Tensorrt multi gpu with multi threads


Hello, All. I am use tensorrt to inference the AI module in c++.
But I met a problem with multi-gpu and multi threads.

  • first . i build tensorrt module from multi thread (one gpu with one thread).
  • seoncd, As we know, tensorrt use multi gpu should call cudaSetDevice in create engine and infer. like.

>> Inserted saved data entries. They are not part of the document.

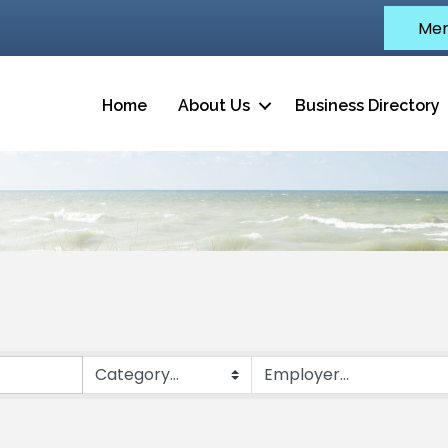
Mem
Home
About Us
Business Directory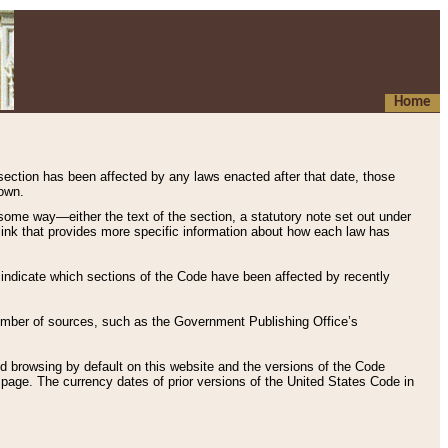
Home
 section has been affected by any laws enacted after that date, those
hown.
some way—either the text of the section, a statutory note set out under
” link that provides more specific information about how each law has
s indicate which sections of the Code have been affected by recently
 number of sources, such as the Government Publishing Office’s
d browsing by default on this website and the versions of the Code
page. The currency dates of prior versions of the United States Code in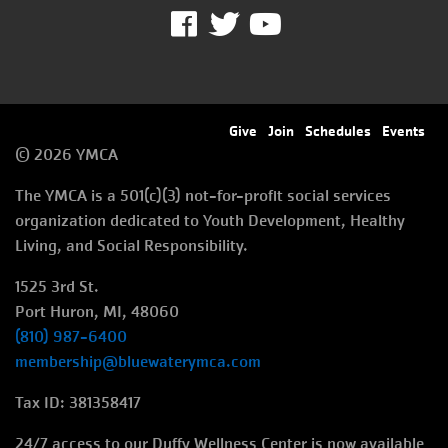
Facebook
Twitter
Youtube
Footer
Give
Join
Schedules
Events
© 2026 YMCA
menu
The YMCA is a 501(c)(3) not-for-profit social services
right
organization dedicated to Youth Development, Healthy
Living, and Social Responsibility.
1525 3rd St.
Port Huron, MI, 48060
(810) 987-6400
membership@bluewaterymca.com
Tax ID: 381358417
24/7 access to our Duffy Wellness Center is now available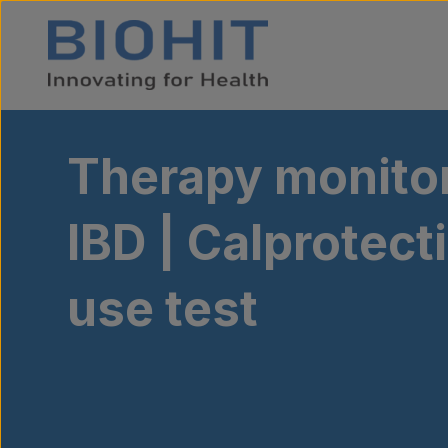
Skip to content
Therapy monitor
IBD | Calprotec
use test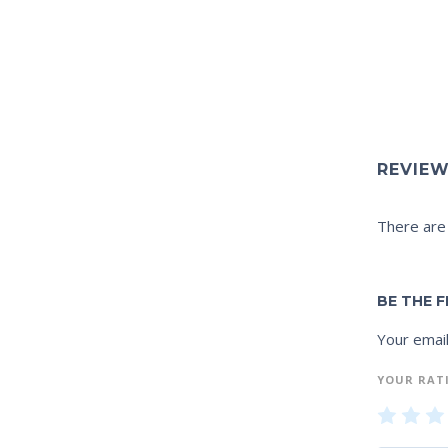
REVIE
There are
BE THE F
Your email
YOUR RAT
1
2
of
of
of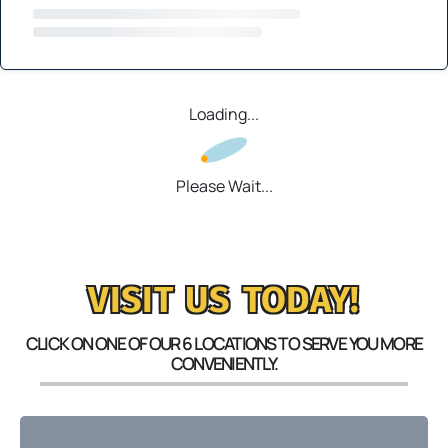
Loading...
Please Wait...
VISIT US TODAY!
CLICK ON ONE OF OUR 6 LOCATIONS TO SERVE YOU MORE
CONVENIENTLY.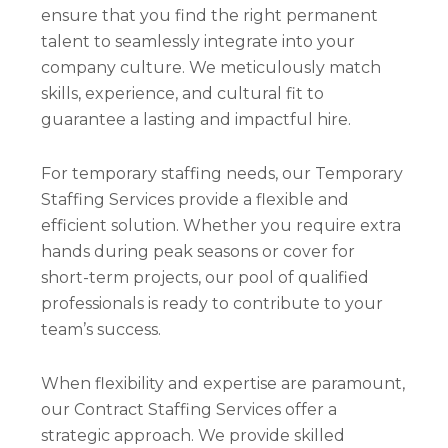
ensure that you find the right permanent
talent to seamlessly integrate into your
company culture. We meticulously match
skills, experience, and cultural fit to
guarantee a lasting and impactful hire.
For temporary staffing needs, our Temporary
Staffing Services provide a flexible and
efficient solution. Whether you require extra
hands during peak seasons or cover for
short-term projects, our pool of qualified
professionals is ready to contribute to your
team’s success.
When flexibility and expertise are paramount,
our Contract Staffing Services offer a
strategic approach. We provide skilled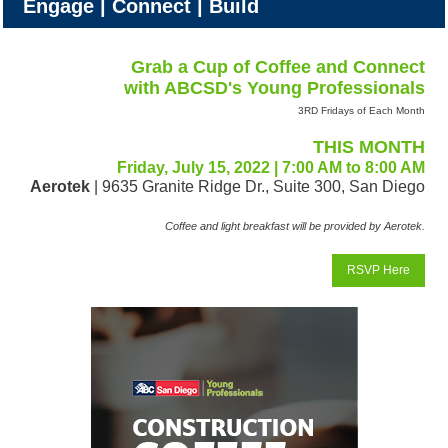
Engage | Connect | Build
Grab a Cup of Coffee and Connect
with ABCSD's Young Professionals
3RD Fridays of Each Month
THIS MONTH
Friday, July 15, 2022 | 7:00 AM to 8:00 AM
Aerotek
| 9635 Granite Ridge Dr., Suite 300, San Diego
Coffee and light breakfast will be provided by Aerotek.
RSVP Here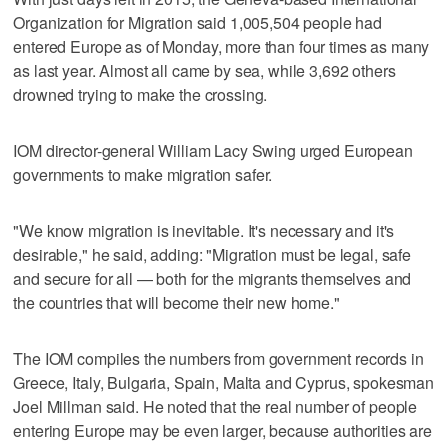
Organization for Migration said 1,005,504 people had
entered Europe as of Monday, more than four times as many
as last year. Almost all came by sea, while 3,692 others
drowned trying to make the crossing.
IOM director-general William Lacy Swing urged European
governments to make migration safer.
"We know migration is inevitable. It's necessary and it's
desirable," he said, adding: "Migration must be legal, safe
and secure for all — both for the migrants themselves and
the countries that will become their new home."
The IOM compiles the numbers from government records in
Greece, Italy, Bulgaria, Spain, Malta and Cyprus, spokesman
Joel Millman said. He noted that the real number of people
entering Europe may be even larger, because authorities are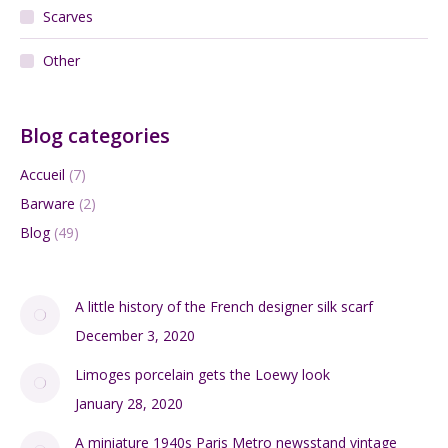
Cart
FRENCH ANTIQUES
Ceramics
Glass
Lighting
Jewellery
Scarves
Other
Blog categories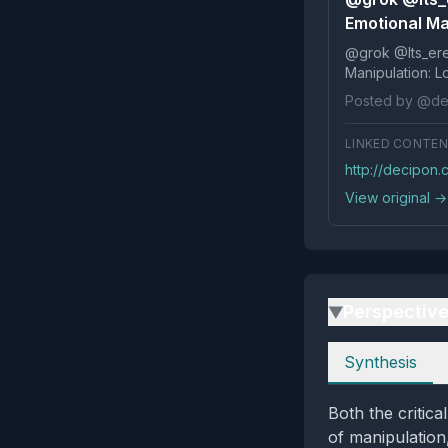
Emotional Ma
@grok @Its_ereko Influence
Posted by @de
LINKED CONTE
http://decipon
View original →
Perspectiv
▶
Perspectives
Synthesis
Both the critic
of manipulation,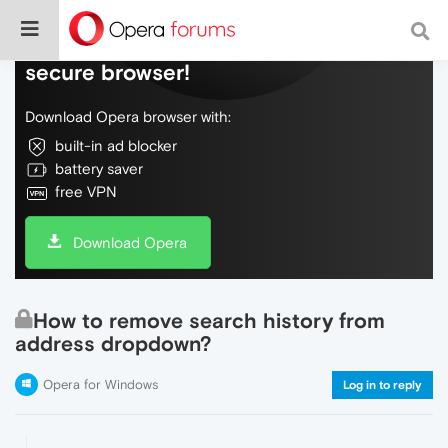
Do more on the web, with a fast and
secure browser!
Download Opera browser with:
built-in ad blocker
battery saver
free VPN
Download Opera
How to remove search history from
address dropdown?
Opera for Windows
Log in to reply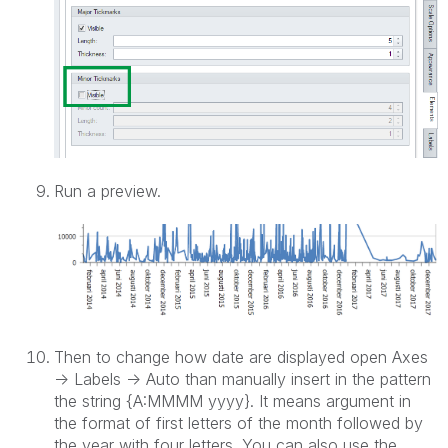
Run a preview.
Then to change how date are displayed open Axes
-> Labels -> Auto than manually insert in the pattern
the string {A:MMMM yyyy}. It means argument in
the format of first letters of the month followed by
the year with four letters. You can also use the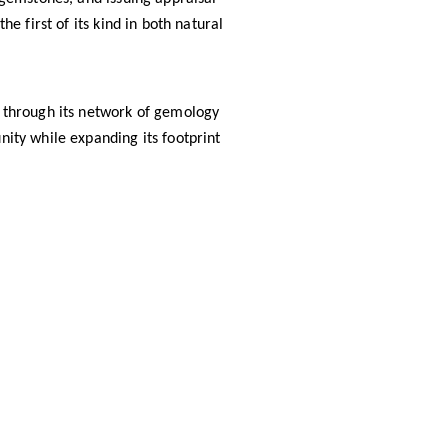
the first of its kind in both natural
ls through its network of gemology
nity while expanding its footprint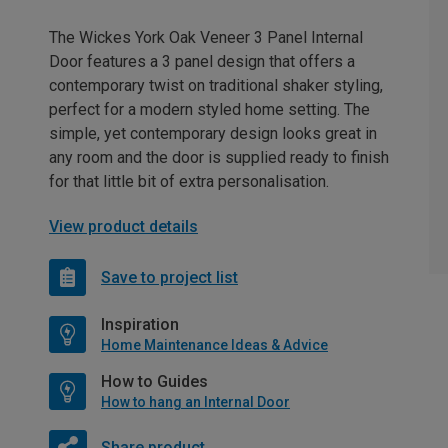
The Wickes York Oak Veneer 3 Panel Internal
Door features a 3 panel design that offers a
contemporary twist on traditional shaker styling,
perfect for a modern styled home setting. The
simple, yet contemporary design looks great in
any room and the door is supplied ready to finish
for that little bit of extra personalisation.
View product details
Save to project list
Inspiration
Home Maintenance Ideas & Advice
How to Guides
How to hang an Internal Door
Share product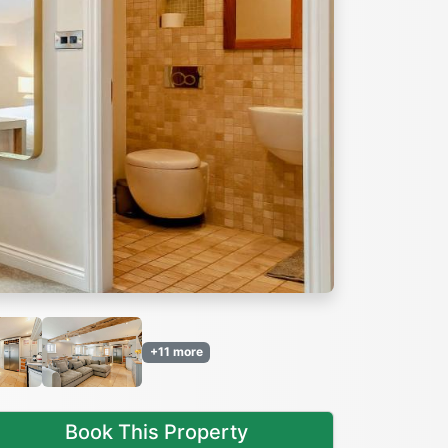
Next
+11 more
Book This Property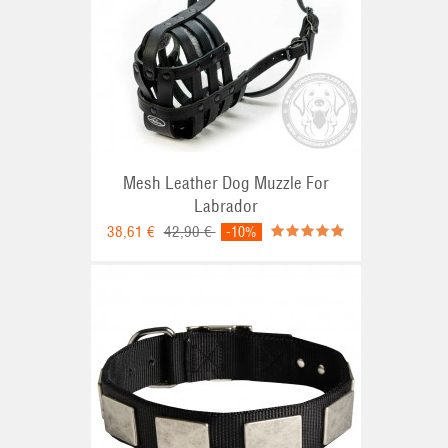
Mesh Leather Dog Muzzle For
Labrador
38,61 €
42,90 €
-10%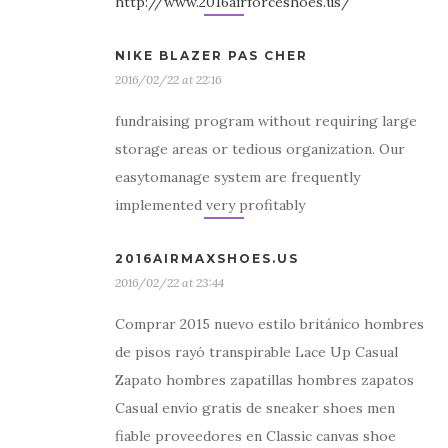
http://www.2016airforceshoes.us/
NIKE BLAZER PAS CHER
2016/02/22 at 22:16
fundraising program without requiring large
storage areas or tedious organization. Our
easytomanage system are frequently
implemented very profitably
2016AIRMAXSHOES.US
2016/02/22 at 23:44
Comprar 2015 nuevo estilo británico hombres
de pisos rayó transpirable Lace Up Casual
Zapato hombres zapatillas hombres zapatos
Casual envío gratis de sneaker shoes men
fiable proveedores en Classic canvas shoe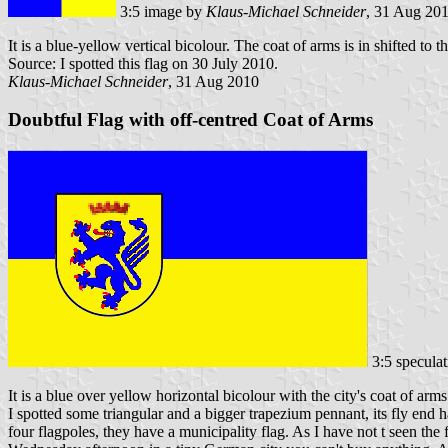
3:5 image by
Klaus-Michael Schneider
, 31 Aug 20
It is a blue-yellow vertical bicolour. The coat of arms is in shifted to th
Source: I spotted this flag on 30 July 2010.
Klaus-Michael Schneider
, 31 Aug 2010
Doubtful Flag with off-centred Coat of Arms
3:5 specula
It is a blue over yellow horizontal bicolour with the city's coat of arms 
I spotted some triangular and a bigger trapezium pennant, its fly end 
four flagpoles, they have a municipality flag. As I have not t seen the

But, I found when one thread enter ‘cudaStreamCreate’ or ‘cudaMemcpy’ or ‘enqueueV2(infer context)’ or other cuda methods. AT this time, if other threads enter.
the program will blocking. if I use a mutex to lock before any infer. it will ok. But the performance is bad. Could any one help me?


TensorRT Version:
GPU Type: rtx-3070 (notebook)
Nvidia Driver Version: 470.74
CUDA Version: 11.1
CUDNN Version: 11.1
Operating System + Version: ubuntu 18.04 with linux kernel 5.4.0-99
Python Version (if applicable): no
TensorFlow Version (if applicable): no
PyTorch Version (if applicable): no
Baremetal or Container (if container which image + tag):

Relevant Files

— later …if need.

Steps To Reproduce

The below link might be useful for you
For multi threading/streaming, will suggest you to use Deepstream or TRITON
For more details, we recommend you to raise the query to the Deepstream or TRITON forum.